RSS

Le fils de Saul de László Nemes par Laura Laufer

08 Nov
Reprise et approfondissement d’un article déjà publié ici… je découvre avec Laura Laufer un parcours si proche que j’en suis étonnée, sa quête me parait si proche de la mienne. On peut se sentir des survivants sans pour autant tomber dans le chauvinisme et oublier la base sur laquelle nous avons survécu la résistance, le refus de la bête immonde et sans oublier qui nous sommes (Danielle Bleitrach)
Le fils de Saul pourra susciter ici ou là une compassion glacée, mais ne permettra aucune émergence de véritable conscience historique du fait politique génocidaire.

Le fils de Saul

Grand prix du Festival de Cannes 2015 – réal. László Nemes avec Géza Roig : L’action du film se situe en octobre 1944, alors que dans le camp d’Auschwitz –Birkenau s’organise la résistance de membres de Sonderkommando pour détruire à l’explosif les crématoires.

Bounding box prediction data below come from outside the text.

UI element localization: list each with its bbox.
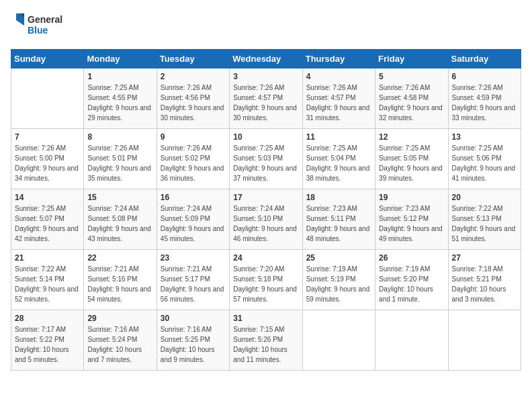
calendar-cell: 12Sunrise: 7:25 AMSunset: 5:05 PMDayligh…: [375, 129, 448, 189]
day-info: Sunrise: 7:23 AMSunset: 5:12 PMDaylight:…: [379, 203, 444, 244]
logo-svg: General Blue: [11, 11, 71, 41]
calendar-cell: 1Sunrise: 7:25 AMSunset: 4:55 PMDaylight…: [84, 68, 157, 129]
day-number: 7: [15, 132, 80, 142]
day-info: Sunrise: 7:23 AMSunset: 5:11 PMDaylight:…: [306, 203, 371, 244]
day-info: Sunrise: 7:26 AMSunset: 4:57 PMDaylight:…: [233, 83, 298, 123]
calendar-cell: 14Sunrise: 7:25 AMSunset: 5:07 PMDayligh…: [11, 189, 84, 250]
calendar-cell: [302, 310, 375, 371]
calendar-cell: 15Sunrise: 7:24 AMSunset: 5:08 PMDayligh…: [84, 189, 157, 250]
calendar-table: SundayMondayTuesdayWednesdayThursdayFrid…: [11, 49, 521, 371]
calendar-cell: 28Sunrise: 7:17 AMSunset: 5:22 PMDayligh…: [11, 310, 84, 371]
svg-text:General: General: [28, 14, 62, 25]
day-number: 9: [161, 132, 226, 142]
calendar-week-row: 1Sunrise: 7:25 AMSunset: 4:55 PMDaylight…: [11, 68, 521, 129]
day-number: 25: [306, 253, 371, 263]
day-number: 14: [15, 193, 80, 202]
day-number: 20: [452, 193, 517, 202]
day-number: 27: [452, 253, 517, 263]
day-info: Sunrise: 7:24 AMSunset: 5:09 PMDaylight:…: [161, 203, 226, 244]
day-info: Sunrise: 7:16 AMSunset: 5:25 PMDaylight:…: [161, 324, 226, 365]
day-number: 1: [87, 72, 152, 81]
day-info: Sunrise: 7:25 AMSunset: 5:06 PMDaylight:…: [452, 143, 517, 183]
day-number: 11: [306, 132, 371, 142]
day-info: Sunrise: 7:26 AMSunset: 4:59 PMDaylight:…: [452, 83, 517, 123]
day-info: Sunrise: 7:25 AMSunset: 5:04 PMDaylight:…: [306, 143, 371, 183]
day-info: Sunrise: 7:20 AMSunset: 5:18 PMDaylight:…: [233, 264, 298, 304]
day-info: Sunrise: 7:21 AMSunset: 5:17 PMDaylight:…: [161, 264, 226, 304]
day-info: Sunrise: 7:25 AMSunset: 5:03 PMDaylight:…: [233, 143, 298, 183]
svg-text:Blue: Blue: [28, 25, 48, 36]
calendar-cell: 25Sunrise: 7:19 AMSunset: 5:19 PMDayligh…: [302, 250, 375, 310]
calendar-cell: 5Sunrise: 7:26 AMSunset: 4:58 PMDaylight…: [375, 68, 448, 129]
day-number: 21: [15, 253, 80, 263]
day-number: 24: [233, 253, 298, 263]
day-info: Sunrise: 7:22 AMSunset: 5:13 PMDaylight:…: [452, 203, 517, 244]
calendar-cell: 8Sunrise: 7:26 AMSunset: 5:01 PMDaylight…: [84, 129, 157, 189]
day-info: Sunrise: 7:25 AMSunset: 5:05 PMDaylight:…: [379, 143, 444, 183]
calendar-cell: 3Sunrise: 7:26 AMSunset: 4:57 PMDaylight…: [230, 68, 302, 129]
calendar-cell: 19Sunrise: 7:23 AMSunset: 5:12 PMDayligh…: [375, 189, 448, 250]
calendar-cell: 16Sunrise: 7:24 AMSunset: 5:09 PMDayligh…: [157, 189, 229, 250]
day-info: Sunrise: 7:15 AMSunset: 5:26 PMDaylight:…: [233, 324, 298, 365]
day-info: Sunrise: 7:24 AMSunset: 5:08 PMDaylight:…: [87, 203, 152, 244]
calendar-cell: 26Sunrise: 7:19 AMSunset: 5:20 PMDayligh…: [375, 250, 448, 310]
day-number: 17: [233, 193, 298, 202]
day-number: 30: [161, 314, 226, 323]
day-number: 18: [306, 193, 371, 202]
weekday-header-monday: Monday: [84, 50, 157, 68]
day-number: 2: [161, 72, 226, 81]
calendar-cell: 18Sunrise: 7:23 AMSunset: 5:11 PMDayligh…: [302, 189, 375, 250]
calendar-cell: 10Sunrise: 7:25 AMSunset: 5:03 PMDayligh…: [230, 129, 302, 189]
day-info: Sunrise: 7:25 AMSunset: 4:55 PMDaylight:…: [87, 83, 152, 123]
day-info: Sunrise: 7:22 AMSunset: 5:14 PMDaylight:…: [15, 264, 80, 304]
calendar-cell: 29Sunrise: 7:16 AMSunset: 5:24 PMDayligh…: [84, 310, 157, 371]
calendar-cell: 20Sunrise: 7:22 AMSunset: 5:13 PMDayligh…: [448, 189, 521, 250]
day-info: Sunrise: 7:19 AMSunset: 5:20 PMDaylight:…: [379, 264, 444, 304]
day-info: Sunrise: 7:18 AMSunset: 5:21 PMDaylight:…: [452, 264, 517, 304]
day-info: Sunrise: 7:24 AMSunset: 5:10 PMDaylight:…: [233, 203, 298, 244]
day-number: 10: [233, 132, 298, 142]
day-number: 13: [452, 132, 517, 142]
day-number: 12: [379, 132, 444, 142]
calendar-cell: 21Sunrise: 7:22 AMSunset: 5:14 PMDayligh…: [11, 250, 84, 310]
calendar-week-row: 28Sunrise: 7:17 AMSunset: 5:22 PMDayligh…: [11, 310, 521, 371]
weekday-header-saturday: Saturday: [448, 50, 521, 68]
day-number: 22: [87, 253, 152, 263]
day-info: Sunrise: 7:17 AMSunset: 5:22 PMDaylight:…: [15, 324, 80, 365]
calendar-cell: 17Sunrise: 7:24 AMSunset: 5:10 PMDayligh…: [230, 189, 302, 250]
day-number: 28: [15, 314, 80, 323]
day-number: 31: [233, 314, 298, 323]
day-number: 16: [161, 193, 226, 202]
day-number: 3: [233, 72, 298, 81]
calendar-cell: 6Sunrise: 7:26 AMSunset: 4:59 PMDaylight…: [448, 68, 521, 129]
calendar-cell: 11Sunrise: 7:25 AMSunset: 5:04 PMDayligh…: [302, 129, 375, 189]
day-number: 4: [306, 72, 371, 81]
calendar-cell: 22Sunrise: 7:21 AMSunset: 5:16 PMDayligh…: [84, 250, 157, 310]
day-number: 5: [379, 72, 444, 81]
calendar-cell: 7Sunrise: 7:26 AMSunset: 5:00 PMDaylight…: [11, 129, 84, 189]
day-number: 15: [87, 193, 152, 202]
calendar-week-row: 14Sunrise: 7:25 AMSunset: 5:07 PMDayligh…: [11, 189, 521, 250]
calendar-cell: [375, 310, 448, 371]
calendar-cell: 31Sunrise: 7:15 AMSunset: 5:26 PMDayligh…: [230, 310, 302, 371]
calendar-cell: 23Sunrise: 7:21 AMSunset: 5:17 PMDayligh…: [157, 250, 229, 310]
day-info: Sunrise: 7:21 AMSunset: 5:16 PMDaylight:…: [87, 264, 152, 304]
calendar-cell: 27Sunrise: 7:18 AMSunset: 5:21 PMDayligh…: [448, 250, 521, 310]
logo: General Blue: [11, 11, 71, 41]
weekday-header-friday: Friday: [375, 50, 448, 68]
day-info: Sunrise: 7:26 AMSunset: 5:01 PMDaylight:…: [87, 143, 152, 183]
day-info: Sunrise: 7:19 AMSunset: 5:19 PMDaylight:…: [306, 264, 371, 304]
calendar-week-row: 21Sunrise: 7:22 AMSunset: 5:14 PMDayligh…: [11, 250, 521, 310]
weekday-header-wednesday: Wednesday: [230, 50, 302, 68]
calendar-cell: 4Sunrise: 7:26 AMSunset: 4:57 PMDaylight…: [302, 68, 375, 129]
weekday-header-thursday: Thursday: [302, 50, 375, 68]
day-info: Sunrise: 7:26 AMSunset: 4:57 PMDaylight:…: [306, 83, 371, 123]
day-number: 23: [161, 253, 226, 263]
calendar-cell: 13Sunrise: 7:25 AMSunset: 5:06 PMDayligh…: [448, 129, 521, 189]
day-number: 8: [87, 132, 152, 142]
day-number: 29: [87, 314, 152, 323]
day-info: Sunrise: 7:26 AMSunset: 4:56 PMDaylight:…: [161, 83, 226, 123]
weekday-header-row: SundayMondayTuesdayWednesdayThursdayFrid…: [11, 50, 521, 68]
day-number: 6: [452, 72, 517, 81]
weekday-header-sunday: Sunday: [11, 50, 84, 68]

Laura LAUFER ©. Le texte suivant reprend une partie de celui paru dans La presse nouvelle le 1er nov. 2015 .

Le Fils de Saul de László Nemes finit par céder aux pièges d’une fiction qui valorise le sacré dans les rites de mort par l’action de son personnage principal. Voulant restituer une certaine vérité aux tâches funèbres de ce dernier, le film donne une vision faussée du processus d’extermination et aberrante de ce que fut l’organisation de la résistance à l’intérieur du camp et notamment de ses membres qui permirent la destruction du Krematorium IV, (cf .documents ci- contre et ci-dessous).

Dans la première partie, Nemes suit pas à pas, dans chacun de ses faits et gestes, Saul Ausländer un des membres du Sonderkommando. Ceux -ci doivent après chaque arrivée de train, emmener les déportés jusqu’à la chambre à gaz, enlever leurs effets, nettoyer les lieux, brûler les corps des victimes, récupérer les dents en or ou les bijoux.

Pour incarner Saul, le réalisateur a choisi Géza Roig, un poète hongrois qui n’avait jamais joué et dont la présence physique s’impose à l’écran par les gestes du corps et l’expression grave d’un visage tout entier concentré dans accomplissement de sa besogne de mort.

L’ouverture du film offre la description d’un travail répétitif et monstrueux alternant la vision subjective qu’en a le personnage de Saul et une vision où Nemes tient à distance glacée le spectateur par la décision de flouter la perspective avec ses cadavres et de ne rendre nets que les gestes et les regards accomplis par Saul. Si la mise en scène montre ici un souci éthique estimable pour éviter voyeurisme ou obscénité, elle n’échappe pas, bientôt, à une systématisation irritante du procédé de flou et à l’usage d’une bande de sons (aboiements, cris, hurlements, coups, gémissements, vociférations) censés restituer le bruit incessant du camp.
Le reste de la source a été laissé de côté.